I figured this all out mostly from a guide for a DPDK benchmark[5].  I
have not yet experimented with variations on the QEMU flags yet.  I'm
not sure if all the memory flags are required -- -mem-prealloc might
just be there because it was important for a benchmark, for example.

So this is the point I'm at with this exploration.  Next up, I'll be
trying with DPDK inside a VM with a virtio-vhost-user device.  I think
that maybe, despite the virtio-vhost-user device showing up as an
ethernet device inside the VM, it needs some special support which is
available for DPDK as a patchset, but that has not been written for the
kernel yet.  I was a bit worried about this, because unlike the kernel,
DPDK isn't going to have things that Wi-Fi drivers for all sorts of
different hardware, and so using DPDK instead of the kernel network
stack would be a problem.  But then I learned that DPDK has a component
called the Kernel Native Interface (KNI) which allows it to use network
interfaces from the kernel, so a hybrid approach would be possible, and
is what I think we'll end up using for now.  Then, once
virtio-vhost-user is a bit more mature, a kernel driver will probably
show up, and we can use that instead and drop DPDK.

[4]: https://dpdk.org/
[5]: https://doc.dpdk.org/guides/howto/pvp_reference_benchmark.html?highlight=pvp

Website
-------

I was having a conversation about Spectrum yesterday, and I found myself
sending over a bunch of links to articles and papers that I often find
myself referring to when talking to somebody about Spectrum.  This made
me think that maybe there should be some place where we keep all these
relevant articles.  So I mined the IRC logs, the TWiS archive, and my
blog, and added whatever I could pull from my brain, and wrote a
Spectrum bibliography, containing 27 links to interesting articles and
papers that are particularly relevant to Spectrum.

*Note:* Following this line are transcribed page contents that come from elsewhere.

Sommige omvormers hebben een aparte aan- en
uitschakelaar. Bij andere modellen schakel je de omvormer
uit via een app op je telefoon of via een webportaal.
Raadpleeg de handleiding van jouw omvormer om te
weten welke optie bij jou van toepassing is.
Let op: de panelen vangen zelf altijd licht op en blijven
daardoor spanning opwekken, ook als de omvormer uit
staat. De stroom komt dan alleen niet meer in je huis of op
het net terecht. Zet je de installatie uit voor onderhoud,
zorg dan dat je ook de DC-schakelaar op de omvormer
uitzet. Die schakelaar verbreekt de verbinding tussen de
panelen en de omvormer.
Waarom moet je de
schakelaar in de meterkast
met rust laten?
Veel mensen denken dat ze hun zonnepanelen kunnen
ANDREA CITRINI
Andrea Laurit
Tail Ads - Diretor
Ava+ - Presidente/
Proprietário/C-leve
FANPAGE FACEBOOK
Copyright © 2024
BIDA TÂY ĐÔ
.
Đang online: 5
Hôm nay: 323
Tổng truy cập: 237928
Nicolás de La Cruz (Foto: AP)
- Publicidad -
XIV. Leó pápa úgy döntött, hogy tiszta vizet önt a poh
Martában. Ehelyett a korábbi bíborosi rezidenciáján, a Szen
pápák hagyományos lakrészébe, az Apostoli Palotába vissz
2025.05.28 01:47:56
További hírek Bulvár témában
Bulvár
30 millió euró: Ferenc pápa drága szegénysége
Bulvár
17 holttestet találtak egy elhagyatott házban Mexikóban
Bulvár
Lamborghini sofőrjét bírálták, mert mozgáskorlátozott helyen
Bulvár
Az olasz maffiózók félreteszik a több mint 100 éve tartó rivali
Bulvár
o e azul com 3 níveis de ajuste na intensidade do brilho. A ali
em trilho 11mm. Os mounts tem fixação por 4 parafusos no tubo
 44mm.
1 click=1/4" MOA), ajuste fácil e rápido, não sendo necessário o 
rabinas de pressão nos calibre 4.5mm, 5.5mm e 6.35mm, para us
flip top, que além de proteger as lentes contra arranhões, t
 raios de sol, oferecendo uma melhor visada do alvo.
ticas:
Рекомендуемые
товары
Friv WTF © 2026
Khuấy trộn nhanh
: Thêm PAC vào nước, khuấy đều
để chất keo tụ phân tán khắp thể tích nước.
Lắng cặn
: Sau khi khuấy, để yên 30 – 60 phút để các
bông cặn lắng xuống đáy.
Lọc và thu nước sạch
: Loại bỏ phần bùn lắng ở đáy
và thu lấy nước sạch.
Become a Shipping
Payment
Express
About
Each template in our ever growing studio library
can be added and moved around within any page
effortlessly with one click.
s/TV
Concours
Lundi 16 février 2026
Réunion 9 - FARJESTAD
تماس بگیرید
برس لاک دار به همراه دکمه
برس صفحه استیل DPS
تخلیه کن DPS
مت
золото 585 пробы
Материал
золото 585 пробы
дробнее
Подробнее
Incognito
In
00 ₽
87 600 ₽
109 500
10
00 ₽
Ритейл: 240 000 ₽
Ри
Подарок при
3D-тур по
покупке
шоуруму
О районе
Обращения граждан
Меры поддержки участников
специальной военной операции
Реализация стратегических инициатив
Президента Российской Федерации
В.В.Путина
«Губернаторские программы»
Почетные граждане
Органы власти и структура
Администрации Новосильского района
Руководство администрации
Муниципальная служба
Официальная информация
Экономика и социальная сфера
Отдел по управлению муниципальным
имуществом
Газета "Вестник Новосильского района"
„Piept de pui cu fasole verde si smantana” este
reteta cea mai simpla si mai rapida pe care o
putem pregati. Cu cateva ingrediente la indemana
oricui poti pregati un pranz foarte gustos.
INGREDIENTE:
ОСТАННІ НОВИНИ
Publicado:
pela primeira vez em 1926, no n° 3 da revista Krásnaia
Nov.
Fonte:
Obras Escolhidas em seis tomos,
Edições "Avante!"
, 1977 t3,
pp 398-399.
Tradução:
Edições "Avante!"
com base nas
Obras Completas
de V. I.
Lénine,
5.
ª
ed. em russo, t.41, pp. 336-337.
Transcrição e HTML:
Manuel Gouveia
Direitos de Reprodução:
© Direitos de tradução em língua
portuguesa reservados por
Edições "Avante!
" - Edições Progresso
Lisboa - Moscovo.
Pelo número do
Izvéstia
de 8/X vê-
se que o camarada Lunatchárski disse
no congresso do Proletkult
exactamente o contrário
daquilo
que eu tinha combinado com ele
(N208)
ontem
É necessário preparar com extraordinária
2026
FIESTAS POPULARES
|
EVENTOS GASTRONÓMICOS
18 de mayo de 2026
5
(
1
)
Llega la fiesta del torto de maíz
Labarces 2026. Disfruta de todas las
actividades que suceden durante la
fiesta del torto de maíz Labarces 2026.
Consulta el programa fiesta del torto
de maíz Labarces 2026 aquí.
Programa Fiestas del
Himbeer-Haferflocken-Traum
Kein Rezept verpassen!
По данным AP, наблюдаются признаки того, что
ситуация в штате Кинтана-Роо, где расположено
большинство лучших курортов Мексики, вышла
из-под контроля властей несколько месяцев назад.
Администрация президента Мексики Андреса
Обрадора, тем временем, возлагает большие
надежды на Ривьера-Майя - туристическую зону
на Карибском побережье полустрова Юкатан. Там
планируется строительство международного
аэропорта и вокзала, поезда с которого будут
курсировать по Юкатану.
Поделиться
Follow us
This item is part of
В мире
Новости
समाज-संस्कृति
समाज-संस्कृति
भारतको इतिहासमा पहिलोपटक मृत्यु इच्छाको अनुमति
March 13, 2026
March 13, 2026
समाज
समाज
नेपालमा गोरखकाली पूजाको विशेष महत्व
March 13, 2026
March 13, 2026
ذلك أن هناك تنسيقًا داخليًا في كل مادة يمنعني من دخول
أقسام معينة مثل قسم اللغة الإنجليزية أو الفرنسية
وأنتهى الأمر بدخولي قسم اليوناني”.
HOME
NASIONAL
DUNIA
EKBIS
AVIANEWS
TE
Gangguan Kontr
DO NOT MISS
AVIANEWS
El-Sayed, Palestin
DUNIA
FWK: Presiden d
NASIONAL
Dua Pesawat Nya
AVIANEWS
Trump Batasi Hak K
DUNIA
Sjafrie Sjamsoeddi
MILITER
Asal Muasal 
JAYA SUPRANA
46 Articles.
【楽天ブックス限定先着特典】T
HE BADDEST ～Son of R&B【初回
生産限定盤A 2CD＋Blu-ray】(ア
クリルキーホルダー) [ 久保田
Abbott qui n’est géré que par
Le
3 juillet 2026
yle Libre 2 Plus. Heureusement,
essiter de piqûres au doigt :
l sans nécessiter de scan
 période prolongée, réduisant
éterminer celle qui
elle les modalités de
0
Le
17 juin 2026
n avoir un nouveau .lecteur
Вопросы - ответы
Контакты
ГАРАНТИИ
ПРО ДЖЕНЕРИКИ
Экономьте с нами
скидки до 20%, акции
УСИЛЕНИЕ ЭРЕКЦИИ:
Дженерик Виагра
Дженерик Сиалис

This isn't on the website quite yet, but I did sent this as a patch[6]
to the mailing list, if you want an early look.

I also posted a patch to fix a minor issue where I'd mistakenly used
".." instead of "."  as href values, to no user-visible effect[7].

[6]: https://spectrum-os.org/lists/archives/spectrum-devel/20200726045701.32259-1...
[7]: https://spectrum-os.org/lists/archives/spectrum-devel/20200726055410.20641-1...

Documentation
-------------

On Monday, I had a call with the Free Software Foundation Europe.
They're a part of NGI Zero (where my funding comes from), and they are
promoting their new "REUSE" specification[8] for license information in
free software projects to NGI Zero projects.  It basically covers
standardised per-file license and copyright annotations, and a standard
way of including license texts.

I think this is really cool!  It's something I've been unsure of how to
handle because it's all vague conventions that are different in
different circles, and it's nice to see something formalised about it.
They also have an automated tool[9] for checking compliance and
semi-automatically adding license information, which is great!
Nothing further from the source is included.